Many people in France were happy to learn that with the easing of the nation’s lockdown, they might be able to take a summer vacation as normal in July or August.
Prime Minister Edouard Philippe even encouraged them to go ahead and make bookings for destinations within France, safe in the knowledge that “the stakeholders of the tourism and hospitality sectors are committed to reimbursing them in full in the event the epidemic makes it impossible for them to go on vacation.”
International travel is another story, however, and caution is advised. Minister of State for European Affairs Amélie de Montchalin recommended that people hold off on booking trips to other European nations, adding: “There is not enough certainty surrounding the situation and what will be possible in two or three months.”
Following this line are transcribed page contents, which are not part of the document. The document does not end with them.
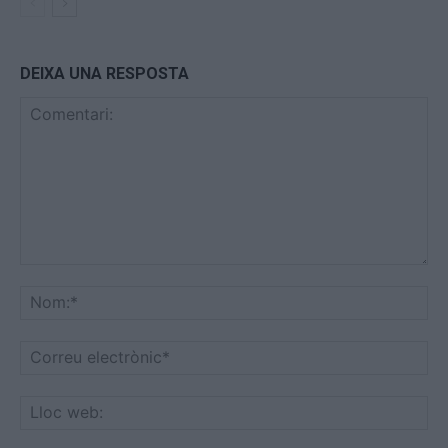
DEIXA UNA RESPOSTA
Comentari:
No
Co
ele
Llo
we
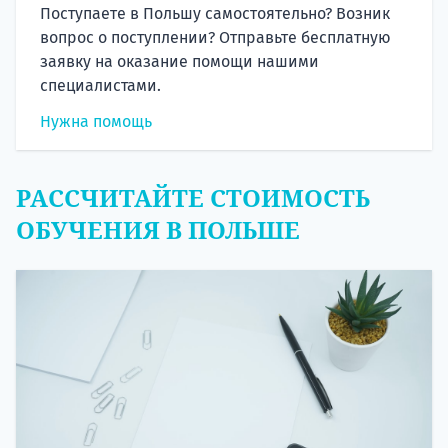
Поступаете в Польшу самостоятельно? Возник
вопрос о поступлении? Отправьте бесплатную
заявку на оказание помощи нашими
специалистами.
Нужна помощь
РАССЧИТАЙТЕ СТОИМОСТЬ
ОБУЧЕНИЯ В ПОЛЬШЕ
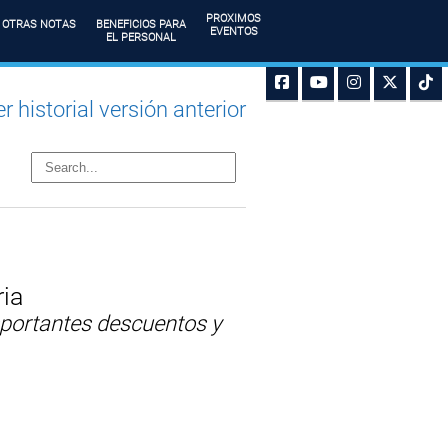
PROXIMOS
OTRAS NOTAS
BENEFICIOS PARA
EVENTOS
EL PERSONAL
r historial versión anterior
ia
mportantes descuentos y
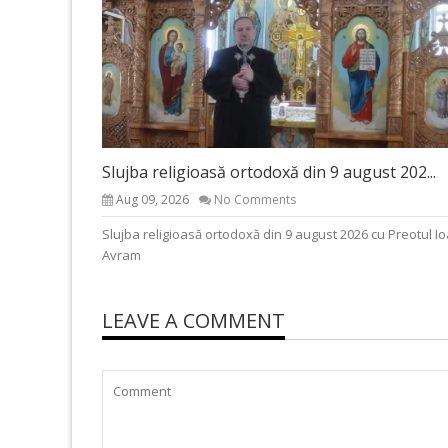
Slujba religioasă ortodoxă din 9 august 202...
Aug 09, 2026
No Comments
Slujba religioasă ortodoxă din 9 august 2026 cu Preotul I
Avram
LEAVE A COMMENT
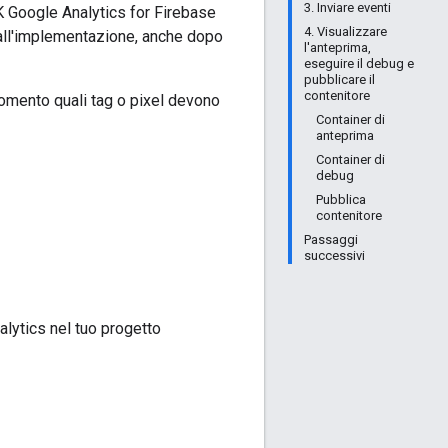
3. Inviare eventi
DK Google Analytics for Firebase
4. Visualizzare
all'implementazione, anche dopo
l'anteprima,
eseguire il debug e
pubblicare il
contenitore
momento quali tag o pixel devono
Container di
anteprima
Container di
debug
Pubblica
contenitore
Passaggi
successivi
nalytics nel tuo progetto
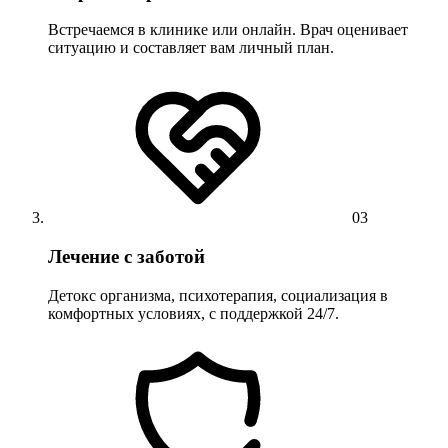
Встречаемся в клинике или онлайн. Врач оценивает
ситуацию и составляет вам личный план.
03
Лечение с заботой
Детокс организма, психотерапия, социализация в
комфортных условиях, с поддержкой 24/7.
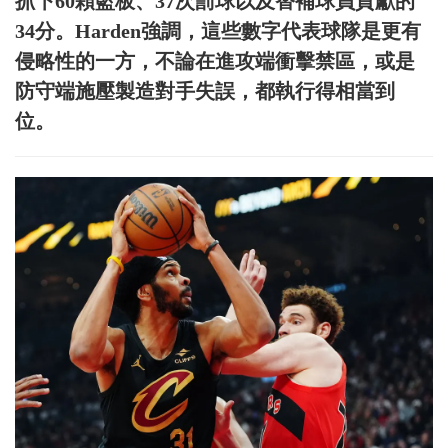
抓下60顆籃板、37次罰球以及替補球員貢獻的
34分。Harden強調，這些數字代表球隊是更有
侵略性的一方，不論在進攻端衝擊禁區，或是
防守端施壓製造對手失誤，都執行得相當到
位。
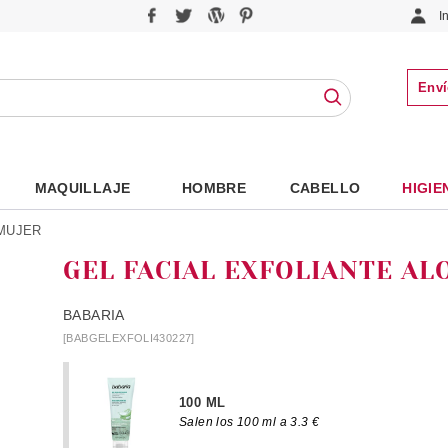
I
Enví
MAQUILLAJE
HOMBRE
CABELLO
HIGIE
 MUJER
GEL FACIAL EXFOLIANTE AL
BABARIA
[BABGELEXFOLI430227]
100 ML
Salen los 100 ml a 3.3 €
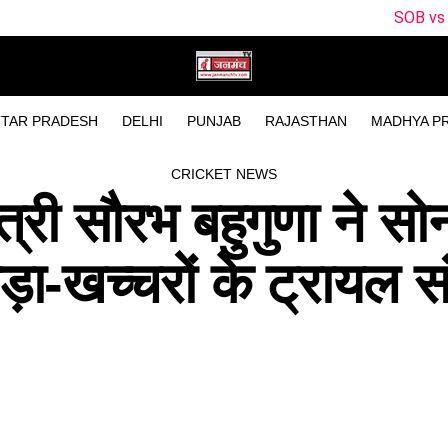
SOB vs MO Dream11 Pre
TAR PRADESH
DELHI
PUNJAB
RAJASTHAN
MADHYA P
CRICKET NEWS
त्री सौरभ बहुगुणा ने सो
घोड़ा-खच्चरों के ट्रायल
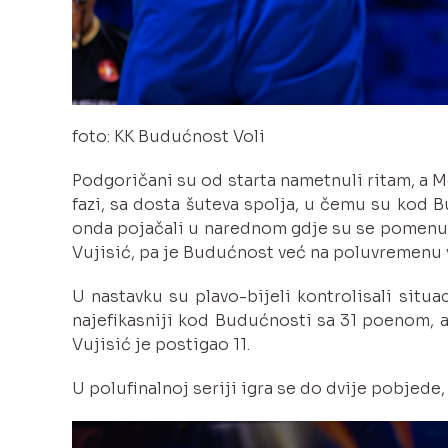
Copyright@2022
Powered
by
Goldbear
Technologies
foto: KK Budućnost Voli
Podgoričani su od starta nametnuli ritam, a Mo
fazi, sa dosta šuteva spolja, u čemu su kod 
onda pojačali u narednom gdje su se pomenuto
Vujisić, pa je Budućnost već na poluvremenu v
U nastavku su plavo-bijeli kontrolisali situa
najefikasniji kod Budućnosti sa 31 poenom, 
Vujisić je postigao 11.
U polufinalnoj seriji igra se do dvije pobjede, 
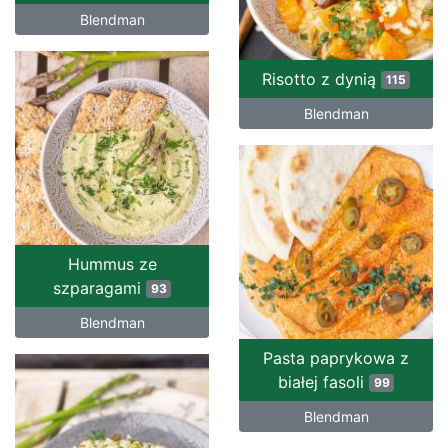
Blendman
Risotto z dynią
115
Blendman
Hummus ze
szparagami
93
Blendman
Pasta paprykowa z
białej fasoli
99
Blendman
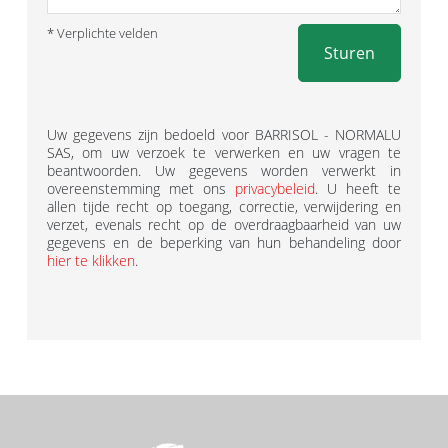
* Verplichte velden
Sturen
Uw gegevens zijn bedoeld voor BARRISOL - NORMALU
SAS, om uw verzoek te verwerken en uw vragen te
beantwoorden. Uw gegevens worden verwerkt in
overeenstemming met ons
privacybeleid
. U heeft te
allen tijde recht op toegang, correctie, verwijdering en
verzet, evenals recht op de overdraagbaarheid van uw
gegevens en de beperking van hun behandeling door
hier te klikken
.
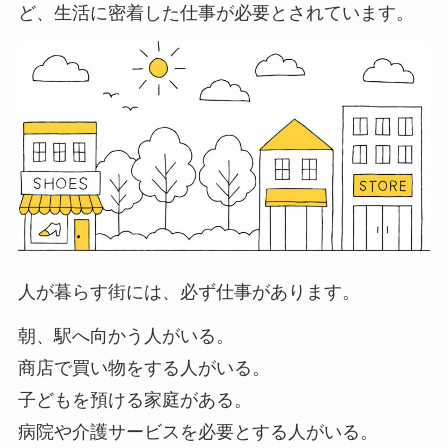
ど、生活に密着した仕事が必要とされています。
人が暮らす街には、必ず仕事があります。
朝、駅へ向かう人がいる。
商店で買い物をする人がいる。
子どもを預ける家庭がある。
病院や介護サービスを必要とする人がいる。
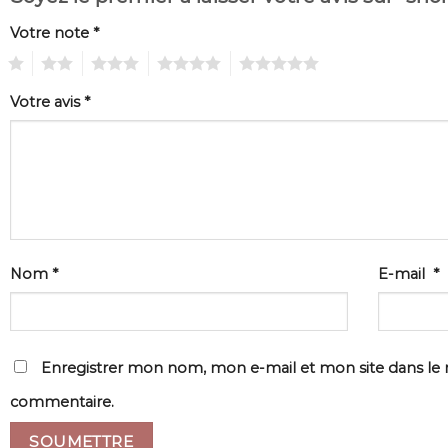
Votre note
*
1
2
3
4
5
Votre avis
*
Nom
*
E-mail
*
Enregistrer mon nom, mon e-mail et mon site dans le
commentaire.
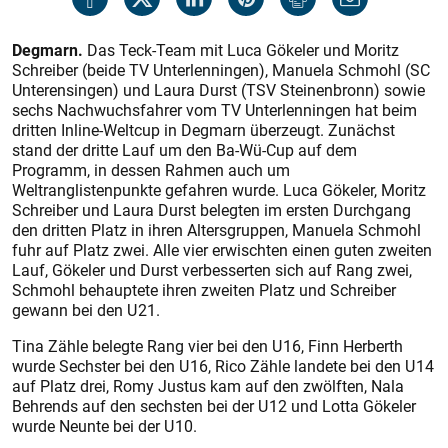
Degmarn.
Das Teck-Team mit Luca Gökeler und Moritz
Schreiber (beide TV Unterlenningen), Manuela Schmohl (SC
Unterensingen) und Laura Durst (TSV Steinenbronn) sowie
sechs Nachwuchsfahrer vom TV Unterlenningen hat beim
dritten Inline-Weltcup in Degmarn überzeugt. Zunächst
stand der dritte Lauf um den Ba-Wü-Cup auf dem
Programm, in dessen Rahmen auch um
Weltranglistenpunkte gefahren wurde. Luca Gökeler, Moritz
Schreiber und Laura Durst belegten im ersten Durchgang
den dritten Platz in ihren Altersgruppen, Manuela Schmohl
fuhr auf Platz zwei. Alle vier erwischten einen guten zweiten
Lauf, Gökeler und Durst verbesserten sich auf Rang zwei,
Schmohl behauptete ihren zweiten Platz und Schreiber
gewann bei den U 21.
Tina Zähle belegte Rang vier bei den U 16, Finn Herberth
wurde Sechster bei den U 16, Rico Zähle landete bei den U 14
auf Platz drei, Romy Justus kam auf den zwölften, Nala
Behrends auf den sechsten bei der U 12 und Lotta Gökeler
wurde Neunte bei der U 10.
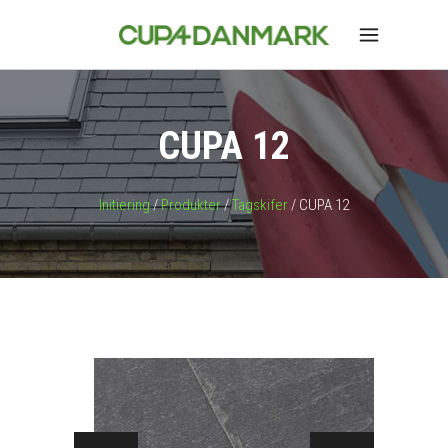
CUPA 12
Initiering
/
Produkter
/
Tagskifer
/ CUPA 12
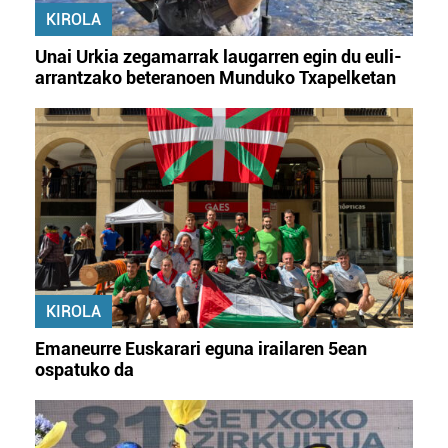
KIROLA
Unai Urkia zegamarrak laugarren egin du euli-
arrantzako beteranoen Munduko Txapelketan
KIROLA
Emaneurre Euskarari eguna irailaren 5ean
ospatuko da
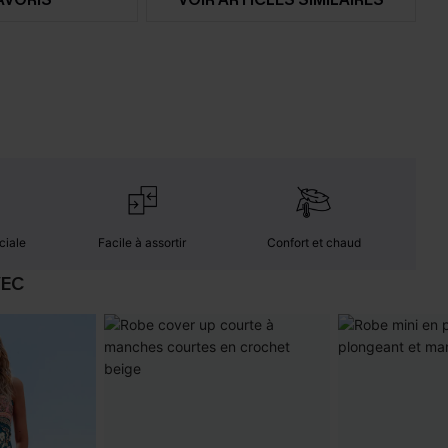
ciale
Facile à assortir
Confort et chaud
VEC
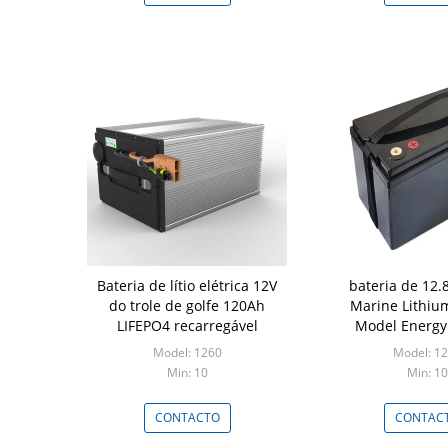
Bateria de lítio elétrica 12V
bateria de 12
do trole de golfe 120Ah
Marine Lithiu
LIFEPO4 recarregável
Model Energy
Model: 1260
Model: 1
Min: 10
Min: 10
CONTACTO
CONTAC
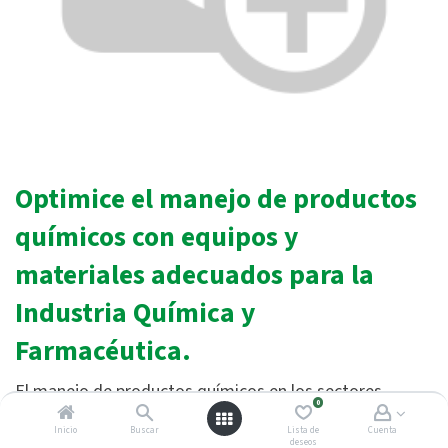
Optimice el manejo de productos
químicos con equipos y
materiales adecuados para la
Industria Química y
Farmacéutica.
El manejo de productos químicos en los sectores
0
químico y farmacéutico
exige los más altos
Inicio
Buscar
Lista de
Cuenta
estándares de seguridad, eficiencia y
deseos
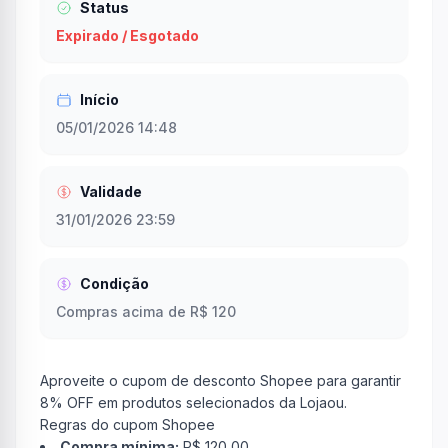
Status
Expirado / Esgotado
Início
05/01/2026 14:48
Validade
31/01/2026 23:59
Condição
Compras acima de R$ 120
Aproveite o cupom de desconto Shopee para garantir
8% OFF em produtos selecionados da Lojaou.
Regras do cupom Shopee
Compra mínima:
R$ 120,00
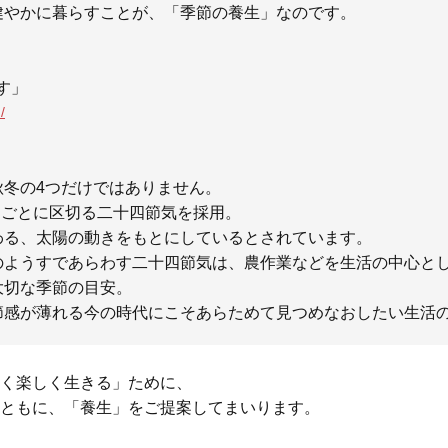
健やかに暮らすことが、「季節の養生」なのです。
す」
/
秋冬の4つだけではありません。
5日ごとに区切る二十四節気を採用。
わる、太陽の動きをもとにしているとされています。
のようすであらわす二十四節気は、農作業などを生活の中心と
大切な季節の目安。
節感が薄れる今の時代にこそあらためて見つめなおしたい生活
く楽しく生きる」ために、
ともに、「養生」をご提案してまいります。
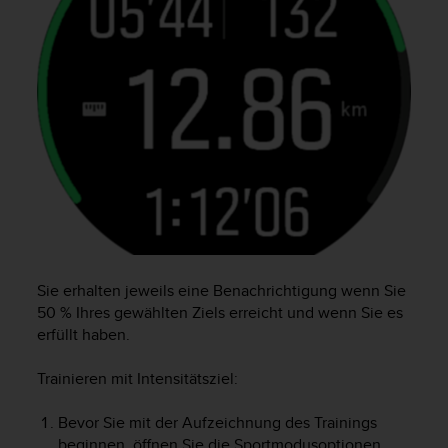
d
e
n
U
S
A
u
n
t
e
r
+
1
8
5
Sie erhalten jeweils eine Benachrichtigung wenn Sie
5
50 % Ihres gewählten Ziels erreicht und wenn Sie es
2
erfüllt haben.
5
8
Trainieren mit Intensitätsziel:
0
9
0
Bevor Sie mit der Aufzeichnung des Trainings
0
beginnen, öffnen Sie die Sportmodusoptionen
As in many other countries, the tourist industry in France has been badly affected by the coronavirus crisis. On May 14, the prime minister announced an €18 billion aid plan “to prevent the collapse of the tourism sector, which accounts for 8 percent of France’s GDP.”
While the return of domestic tourism is a welcome first step toward recovery, it is not yet clear whether French borders will remain closed to non-European visitors during the holiday season.
“For the time being, we have no idea,” said Rudy Salles, deputy mayor of Nice and former MP for the Maritime Alps region. One of the world’s most popular tourist destinations, it includes the French Riviera, Nice, Cannes and Monaco.
“The prime minister told us that the French can come on vacation. This is good news because up until now, people could not travel more than 100 kilometers from their main residence. Therefore, we are preparing a campaign to try and attract French customers.”
There are also hopes, he said, that the borders might soon open to travelers from other European nations.